Prize Winning Pumpkin: Celebrating American Culture Abroad

Buenos Aires, Argentina

Moving competition-size pumpkins calls for a forklift.Today, I stumbled upon a Japanese Culture Festival at the     Jardín Japonés.  Organized by the Fundación Cultural Argentino Japonesa, the agenda included a food tasting and a judo exhibition, both of which I missed.  Luckily, I arrived just in time for a performance by Medetaiko, a Japanese drum ensemble.

Taiko, according to Google, refers to both a kind of drum and a style of ensemble drumming which combines traditional Japanese percussion with karate movements.  Performed in customary dress, taiko is a high-energy mix of music, dance, and martial arts, and it’s fabulous. Taiko drums have been in use for some 2000 years, but Taiko as it is performed today dates back only to the 1950s.  In the 1980s, the Japanese government began sponsoring taiko groups as a way to preserve and promote Japanese culture both at home and abroad.  There are now approximately 5,000 taiko groups in Japan.

As I sat there watching Japanese drumming in Argentina, I thought about how wonderful it is that Japanese immigrants have been able to maintain their cultural identity and share their traditions with both their children and their host country.  And I began to wonder what an American Cultural Festival would like:

12pm: Beauty Pageant
1pm: How to Build the World’s Largest Ball of Yarn
2pm: Thomas Kinkade Cross Stitch Workshop
3pm: Pie Eating Contest

Large immigrant groups tend to inspire the foundation of organizations dedicated to improving cross-cultural relations, and to the preservation, teaching, and diffusion of the language, customs, and rites of the migrant community.  I guess that because Americans tend not to emigrate, you don’t see a lot of American Cultural Societies in foreign countries.

Come to think of it, even though we don’t send people abroad, American language, culture, and commerce is so pervasive worldwide that I’m not sure that such an association would be necessary.  Want to teach your expat children about American society?  Turn on the T.V.  Want them to learn to speak English?  Send them to any local school.  Want to introduce them to American goods and products?  Look for the nearest Walmart. Still, for those of us who do live, work, or raise families abroad, it would be nice to have a building shaped like a skyscraper where we could play baseball, listen to hip-hop music, and eat a decent sandwich.

Of course, it’s wonderful that America does not produce many refugees or political exiles, and that people born in the United States tend to feel comfortable and welcome right where they are.  But the downside to this is that we are not actively promoting awareness or understanding of our culture abroad, nor are we mingling with or learning from other peoples.  If you ask me, a few more American cross-cultural associations in other countries might not be a bad thing.

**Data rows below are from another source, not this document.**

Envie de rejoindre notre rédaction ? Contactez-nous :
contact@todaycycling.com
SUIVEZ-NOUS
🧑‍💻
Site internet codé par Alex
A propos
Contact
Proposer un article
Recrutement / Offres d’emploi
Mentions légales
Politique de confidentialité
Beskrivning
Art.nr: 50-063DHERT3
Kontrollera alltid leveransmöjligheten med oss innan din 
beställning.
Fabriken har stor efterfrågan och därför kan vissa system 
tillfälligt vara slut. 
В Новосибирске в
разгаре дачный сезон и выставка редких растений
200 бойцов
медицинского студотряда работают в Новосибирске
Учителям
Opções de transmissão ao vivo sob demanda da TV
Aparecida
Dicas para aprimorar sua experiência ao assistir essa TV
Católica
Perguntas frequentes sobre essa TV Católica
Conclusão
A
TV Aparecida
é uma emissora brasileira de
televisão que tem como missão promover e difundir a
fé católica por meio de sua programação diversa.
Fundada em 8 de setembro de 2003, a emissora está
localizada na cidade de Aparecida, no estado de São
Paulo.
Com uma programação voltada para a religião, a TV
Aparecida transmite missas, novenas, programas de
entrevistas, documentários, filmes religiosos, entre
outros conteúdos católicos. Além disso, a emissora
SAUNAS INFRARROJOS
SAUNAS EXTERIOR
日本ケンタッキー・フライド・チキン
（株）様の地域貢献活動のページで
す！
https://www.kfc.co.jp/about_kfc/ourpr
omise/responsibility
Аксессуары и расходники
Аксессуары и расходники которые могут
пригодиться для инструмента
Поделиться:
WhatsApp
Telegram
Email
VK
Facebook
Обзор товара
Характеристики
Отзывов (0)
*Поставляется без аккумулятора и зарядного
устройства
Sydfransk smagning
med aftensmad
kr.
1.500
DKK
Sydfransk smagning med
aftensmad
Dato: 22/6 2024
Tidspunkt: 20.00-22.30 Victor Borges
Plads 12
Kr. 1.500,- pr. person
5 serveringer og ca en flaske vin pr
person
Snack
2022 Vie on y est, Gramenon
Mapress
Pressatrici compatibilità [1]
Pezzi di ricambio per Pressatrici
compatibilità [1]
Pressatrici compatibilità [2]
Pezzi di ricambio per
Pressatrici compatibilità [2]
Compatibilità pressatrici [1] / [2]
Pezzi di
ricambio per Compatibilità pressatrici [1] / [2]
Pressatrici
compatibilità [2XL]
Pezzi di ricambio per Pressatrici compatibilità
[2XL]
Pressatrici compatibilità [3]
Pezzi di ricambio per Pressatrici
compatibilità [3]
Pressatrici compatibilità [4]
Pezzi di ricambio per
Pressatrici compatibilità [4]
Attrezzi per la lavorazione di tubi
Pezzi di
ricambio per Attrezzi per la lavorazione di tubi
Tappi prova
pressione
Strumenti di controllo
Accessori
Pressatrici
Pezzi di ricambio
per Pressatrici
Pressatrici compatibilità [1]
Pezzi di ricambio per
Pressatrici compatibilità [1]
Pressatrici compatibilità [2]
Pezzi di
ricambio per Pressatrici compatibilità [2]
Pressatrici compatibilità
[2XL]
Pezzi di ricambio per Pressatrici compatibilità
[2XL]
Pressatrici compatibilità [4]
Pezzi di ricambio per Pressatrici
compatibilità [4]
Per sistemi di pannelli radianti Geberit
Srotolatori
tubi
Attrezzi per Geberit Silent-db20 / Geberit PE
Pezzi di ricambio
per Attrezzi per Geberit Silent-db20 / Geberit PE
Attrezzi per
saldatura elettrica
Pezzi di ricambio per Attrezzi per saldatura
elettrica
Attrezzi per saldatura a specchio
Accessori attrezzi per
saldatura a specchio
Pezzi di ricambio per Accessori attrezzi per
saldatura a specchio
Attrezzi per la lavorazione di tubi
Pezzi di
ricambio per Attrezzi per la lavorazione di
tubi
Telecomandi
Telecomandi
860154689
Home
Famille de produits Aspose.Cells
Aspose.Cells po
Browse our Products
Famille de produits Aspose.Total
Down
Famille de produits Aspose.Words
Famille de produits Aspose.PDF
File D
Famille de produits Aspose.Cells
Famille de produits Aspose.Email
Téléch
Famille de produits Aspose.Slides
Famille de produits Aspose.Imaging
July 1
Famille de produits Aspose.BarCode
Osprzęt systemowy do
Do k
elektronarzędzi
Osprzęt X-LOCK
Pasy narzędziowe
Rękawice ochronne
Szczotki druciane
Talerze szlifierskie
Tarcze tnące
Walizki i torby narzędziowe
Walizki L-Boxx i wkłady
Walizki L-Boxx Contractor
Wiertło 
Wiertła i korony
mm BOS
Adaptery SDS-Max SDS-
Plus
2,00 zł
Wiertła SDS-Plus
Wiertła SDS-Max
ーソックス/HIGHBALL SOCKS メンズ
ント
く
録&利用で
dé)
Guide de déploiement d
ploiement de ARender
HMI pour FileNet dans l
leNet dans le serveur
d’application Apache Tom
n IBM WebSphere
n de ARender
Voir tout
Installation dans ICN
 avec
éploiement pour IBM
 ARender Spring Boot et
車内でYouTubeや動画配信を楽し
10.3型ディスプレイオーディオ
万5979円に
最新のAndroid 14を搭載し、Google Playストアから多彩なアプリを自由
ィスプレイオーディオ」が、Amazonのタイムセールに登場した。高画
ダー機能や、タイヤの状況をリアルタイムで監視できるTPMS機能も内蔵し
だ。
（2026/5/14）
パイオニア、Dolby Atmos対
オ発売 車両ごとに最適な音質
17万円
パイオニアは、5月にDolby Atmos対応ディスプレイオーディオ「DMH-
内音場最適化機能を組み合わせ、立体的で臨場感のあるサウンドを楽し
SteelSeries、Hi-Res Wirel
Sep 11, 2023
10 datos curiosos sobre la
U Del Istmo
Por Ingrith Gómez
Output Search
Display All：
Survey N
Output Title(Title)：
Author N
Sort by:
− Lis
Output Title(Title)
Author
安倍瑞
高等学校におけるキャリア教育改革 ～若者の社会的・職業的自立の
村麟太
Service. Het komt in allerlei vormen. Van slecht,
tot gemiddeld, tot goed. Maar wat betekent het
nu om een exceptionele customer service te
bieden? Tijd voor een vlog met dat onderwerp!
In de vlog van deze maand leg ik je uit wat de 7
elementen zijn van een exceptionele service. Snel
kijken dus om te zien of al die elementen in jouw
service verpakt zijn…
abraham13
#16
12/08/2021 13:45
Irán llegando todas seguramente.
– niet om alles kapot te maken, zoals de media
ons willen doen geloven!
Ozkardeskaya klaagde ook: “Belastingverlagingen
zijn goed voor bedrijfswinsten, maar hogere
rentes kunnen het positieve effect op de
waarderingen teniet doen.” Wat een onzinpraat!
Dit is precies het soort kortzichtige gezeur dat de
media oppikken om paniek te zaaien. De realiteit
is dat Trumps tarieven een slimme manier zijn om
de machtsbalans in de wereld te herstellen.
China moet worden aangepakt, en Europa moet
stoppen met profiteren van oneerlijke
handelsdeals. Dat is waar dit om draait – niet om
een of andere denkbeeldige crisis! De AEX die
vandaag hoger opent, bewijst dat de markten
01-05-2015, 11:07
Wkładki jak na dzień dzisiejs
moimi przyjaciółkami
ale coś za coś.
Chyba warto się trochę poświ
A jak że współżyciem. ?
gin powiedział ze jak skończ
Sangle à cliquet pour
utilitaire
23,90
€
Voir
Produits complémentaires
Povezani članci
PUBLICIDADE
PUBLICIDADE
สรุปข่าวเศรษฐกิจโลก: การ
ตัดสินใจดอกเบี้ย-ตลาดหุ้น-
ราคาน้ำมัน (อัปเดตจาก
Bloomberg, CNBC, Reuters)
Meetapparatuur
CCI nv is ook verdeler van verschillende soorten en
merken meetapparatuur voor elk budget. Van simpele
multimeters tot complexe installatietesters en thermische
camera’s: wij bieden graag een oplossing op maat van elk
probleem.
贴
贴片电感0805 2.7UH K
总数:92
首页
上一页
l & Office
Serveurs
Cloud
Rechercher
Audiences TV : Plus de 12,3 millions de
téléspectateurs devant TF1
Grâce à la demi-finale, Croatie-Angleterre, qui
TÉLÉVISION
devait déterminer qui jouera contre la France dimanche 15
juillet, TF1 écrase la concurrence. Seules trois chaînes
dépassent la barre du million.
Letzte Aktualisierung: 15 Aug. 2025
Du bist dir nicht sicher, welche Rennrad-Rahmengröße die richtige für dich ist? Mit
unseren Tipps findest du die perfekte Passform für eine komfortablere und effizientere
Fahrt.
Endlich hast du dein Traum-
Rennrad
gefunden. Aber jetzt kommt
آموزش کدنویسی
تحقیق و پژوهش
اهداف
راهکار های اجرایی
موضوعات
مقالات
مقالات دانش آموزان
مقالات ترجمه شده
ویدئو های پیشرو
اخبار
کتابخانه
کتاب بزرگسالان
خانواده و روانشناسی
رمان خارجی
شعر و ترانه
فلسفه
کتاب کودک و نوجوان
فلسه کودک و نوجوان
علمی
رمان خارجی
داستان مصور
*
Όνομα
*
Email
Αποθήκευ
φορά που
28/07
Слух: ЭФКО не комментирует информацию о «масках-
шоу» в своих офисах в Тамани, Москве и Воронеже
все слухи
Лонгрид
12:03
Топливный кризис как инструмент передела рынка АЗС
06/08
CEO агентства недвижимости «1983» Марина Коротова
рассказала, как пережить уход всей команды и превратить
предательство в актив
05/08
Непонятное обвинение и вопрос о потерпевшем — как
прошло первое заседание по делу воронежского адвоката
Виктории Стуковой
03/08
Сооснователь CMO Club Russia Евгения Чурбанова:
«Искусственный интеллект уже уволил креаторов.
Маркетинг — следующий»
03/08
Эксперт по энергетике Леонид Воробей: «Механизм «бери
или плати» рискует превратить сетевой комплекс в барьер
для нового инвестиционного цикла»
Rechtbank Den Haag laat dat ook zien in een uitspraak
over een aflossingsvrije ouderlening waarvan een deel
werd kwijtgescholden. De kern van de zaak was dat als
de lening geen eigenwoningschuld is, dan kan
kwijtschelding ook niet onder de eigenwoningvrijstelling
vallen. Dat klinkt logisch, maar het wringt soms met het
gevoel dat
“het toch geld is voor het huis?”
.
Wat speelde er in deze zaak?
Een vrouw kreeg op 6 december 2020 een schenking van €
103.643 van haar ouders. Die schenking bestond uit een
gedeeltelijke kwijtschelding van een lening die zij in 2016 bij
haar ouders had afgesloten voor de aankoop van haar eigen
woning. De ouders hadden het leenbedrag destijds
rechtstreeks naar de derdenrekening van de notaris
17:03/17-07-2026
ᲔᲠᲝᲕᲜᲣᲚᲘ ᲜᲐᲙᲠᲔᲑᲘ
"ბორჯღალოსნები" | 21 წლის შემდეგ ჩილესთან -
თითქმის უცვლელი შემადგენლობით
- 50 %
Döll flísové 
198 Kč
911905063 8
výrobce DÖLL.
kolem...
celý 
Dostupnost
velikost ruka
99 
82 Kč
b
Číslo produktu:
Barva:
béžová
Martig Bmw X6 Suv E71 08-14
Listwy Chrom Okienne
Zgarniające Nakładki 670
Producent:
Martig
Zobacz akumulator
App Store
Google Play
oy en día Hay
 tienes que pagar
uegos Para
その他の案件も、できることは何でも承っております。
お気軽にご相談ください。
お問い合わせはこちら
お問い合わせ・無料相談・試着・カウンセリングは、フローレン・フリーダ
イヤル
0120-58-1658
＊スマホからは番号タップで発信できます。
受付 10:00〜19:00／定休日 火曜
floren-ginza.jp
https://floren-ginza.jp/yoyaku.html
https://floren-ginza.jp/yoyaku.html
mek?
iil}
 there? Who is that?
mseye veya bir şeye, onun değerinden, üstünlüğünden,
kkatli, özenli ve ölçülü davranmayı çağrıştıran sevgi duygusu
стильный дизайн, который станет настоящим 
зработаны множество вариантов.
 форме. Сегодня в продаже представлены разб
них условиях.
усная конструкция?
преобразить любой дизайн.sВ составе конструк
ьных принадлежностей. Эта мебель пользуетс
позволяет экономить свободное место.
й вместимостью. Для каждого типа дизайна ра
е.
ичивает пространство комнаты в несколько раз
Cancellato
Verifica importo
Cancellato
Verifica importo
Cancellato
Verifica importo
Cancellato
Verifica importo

Quite honestly, I’m saddened by the idea that everything people know about American culture, they learned from Friends.  And I’m even sadder to admit that if I were open an American Cultural Society abroad, I’m not sure what services and activities it would offer, what events it would organize, or what traditions it would celebrate.

Any ideas?

1 Response to “Prize Winning Pumpkin: Celebrating American Culture Abroad”

  1. 1 Farolera December 16, 2008 at 7:52 pm

    Oh wow. I had never really thought about it that way… I guess it would be a good idea to *organize* USA’s cultural influence and exchange abroad, instead of just leaving it to the occasional, random gappers or to the entertainment industry’s pollination.